Penjelasan-penjelasan teoretis tersebut mengindikasikan, bahwa pemahaman dan
penerapan PTK akan membantu guru untuk mengembangkan keempat kompetensi yang
dipersyaratkan oleh UURI Nomor 14 Tahun 2005. PTK akan memfasilitasi guru untuk
meningkatkan kompetensi-kompetensi profesional, pedagogi, kepribadian, dan sosial.
Agar PTK tidak lepas dari tujuan perbaikan diri sendiri, maka sebelum seorang
Guru atau para Guru memulai merancang dan melaksanakan PTK, perlu memperhatikan
hal-hal berikut.
1. PTK adalah alat untuk memperbaiki atau menyempurnakan mutu pelaksanaan tugas
sehari-hari (mengajar yang mendidik), oleh karena itu hendaknya sedapat mungkin4
memilih metode atau model pembelajaran yang sesuai yang secara praktis tidak
mengganggu atau menghambat komitmen tugasnya sehari-hari.
2. Teknik pengumpulan data jangan sampai banyak menyita waktu, sehingga tugas utama
Guru tidak terbengkalai.
3. Metodologi penelitian hendaknya memberi kesempatan kepada Guru untuk
merumuskan hipotesis yang kuat, dan menentukan strategi yang cocok dengan suasana
dan keadaan kelas tempatnya mengajar.
4. Masalah yang diangkat hendaknya merupakan masalah yang dirasakan dan diangkat
dari wilayah tugasnya sendiri serta benar-benar merupakan masalah yang dapat
dipecahkan melalui PTK oleh Guru itu sendiri.

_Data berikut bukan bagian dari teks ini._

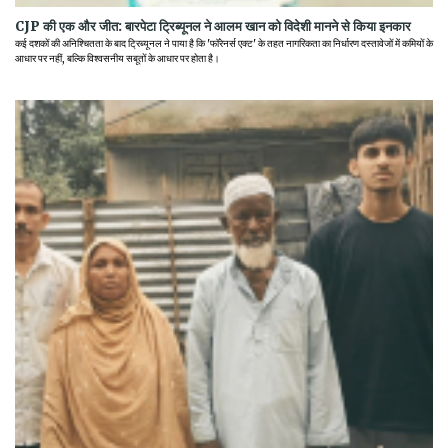
CJP की एक और जीत: बारपेटा ट्रिब्यूनल ने आलम खान को विदेशी मानने से किया इनकार
कई दशकों की अनिश्चितता के बाद ट्रिब्यूनल ने पाया है कि 'फॉरेनर्स एक्ट' के तहत नागरिकता का निर्धारण दस्तावेजों में कमियों के
आधार पर नहीं, बल्कि विश्वसनीय सबूतों के आधार पर होता है।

5. Sejauh mungkin, PTK dikembangkan ke arah meliputi ruang lingkup sekolah. Dalam
hal ini, seluruh staf sekolah diharapkan berpartisipasi dan berkontribusi, sehingga pada
gilirannya Guru-Guru lain ikut merasakan pentingnya penelitian tersebut. Jika
kepedulian seluruh staf berkembang, maka seluruh staf itu dapat bekerja sama untuk
menentukan masalah-masalah sekolah yang layak dan harus diteliti melalui PTK.
1.2 Pengertian PTK
Penelitian tindakan telah mulai berkembang sejak perang dunia kedua. Oleh sebab
itu, terdapat banyak pengertian tentang PTK. Istilah PTK dideferensiasi dari pengertian-
pengertian berikut.
Kemmis (1992): Action research as a form of self-reflective inquiry undertaken by
participants in a social (including educational) situation in order to improve the
rationality and justice of (a) their on social or educational practices, (b) their
understanding of these practices, and (c) the situations in which practices are
carried out.
McNeiff (2002): action research is a term which refer to a practical way of looking
at your own work to sheck that it is you would like it to be. Because action research
is done by you, the practitioner, it is often referred to as practitioner based
research; and because it involves you thinking about and reflecting on your work, it
can also be called a form of self-reflective practice.5
Berdasarkan penjelasan Kemmis dan McNeiff tersebut, dapat dicermati pengertian
PTK secara lebih rinci dan lengkap. PTK didefinisikan sebagai suatu bentuk kajian yang
bersifat reflektif oleh pelaku tindakan. Tindakan tersebut dilakukan untuk meningkatkan
kemantapan rasional dari tindakan-tindakan mereka dalam melaksanakan tugas sehari-hari,
memperdalam pemahaman terhadap tindakan-tindakan yang dilakukan, serta memperbaiki
kondisi di mana praktik-praktik pembelajaran tersebut dilakukan. Untuk mewujudkan
tujuan-tujuan tersebut, PTK dilaksanakan dalam proses berdaur (cyclical) yang terdiri dari
empat tahapan, planing, action, observation/evaluation, dan reflection.
1.3 Karakteristik PTK
Karakteristik PTK yang sekaligus dapat membedakannya dengan penelitian formal
adalah sebagai berikut.
1. PTK merupakan prosedur penelitian di kelas yang dirancang untuk menanggulangi
masalah nyata yang dialami Guru berkaitan dengan siswa di kelas itu. Ini berarti, bahwa
rancangan penelitian diterapkan sepenuhnya di kelas itu, termasuk pengumpulan data,
analisis, penafsiran, pemaknaan, perolehan temuan, dan penerapan temuan. Semuanya
dilakukan di kelas dan dirasakan oleh kelas itu.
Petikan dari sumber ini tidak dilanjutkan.